━━ INPUT MATERIAL ━━

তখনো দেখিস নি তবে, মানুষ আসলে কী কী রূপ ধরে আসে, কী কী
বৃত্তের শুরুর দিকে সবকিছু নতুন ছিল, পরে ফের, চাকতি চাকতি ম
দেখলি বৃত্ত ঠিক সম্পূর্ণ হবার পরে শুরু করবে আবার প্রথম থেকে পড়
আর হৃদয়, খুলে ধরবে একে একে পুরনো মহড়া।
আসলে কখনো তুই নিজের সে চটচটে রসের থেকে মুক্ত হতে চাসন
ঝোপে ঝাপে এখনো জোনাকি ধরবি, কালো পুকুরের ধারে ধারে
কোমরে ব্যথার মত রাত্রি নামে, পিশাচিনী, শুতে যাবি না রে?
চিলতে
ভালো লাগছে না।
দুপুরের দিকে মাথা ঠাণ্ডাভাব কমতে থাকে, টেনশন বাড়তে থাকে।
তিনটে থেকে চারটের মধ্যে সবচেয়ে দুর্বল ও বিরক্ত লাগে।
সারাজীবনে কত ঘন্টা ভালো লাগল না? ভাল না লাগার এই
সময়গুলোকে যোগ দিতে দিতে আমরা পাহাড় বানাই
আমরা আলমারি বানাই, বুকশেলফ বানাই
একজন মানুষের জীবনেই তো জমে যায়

━━━

■ **EXERCISE**
Set out exactly the run of lines that begins at the line holding "দুপুরের দিকে মাথা" and ends at the last line of the data.

■ **SOLUTION TO THE EXERCISE**
দুপুরের দিকে মাথা ঠাণ্ডাভাব কমতে থাকে, টেনশন বাড়তে থাকে।
তিনটে থেকে চারটের মধ্যে সবচেয়ে দুর্বল ও বিরক্ত লাগে।
সারাজীবনে কত ঘন্টা ভালো লাগল না? ভাল না লাগার এই
সময়গুলোকে যোগ দিতে দিতে আমরা পাহাড় বানাই
আমরা আলমারি বানাই, বুকশেলফ বানাই
একজন মানুষের জীবনেই তো জমে যায়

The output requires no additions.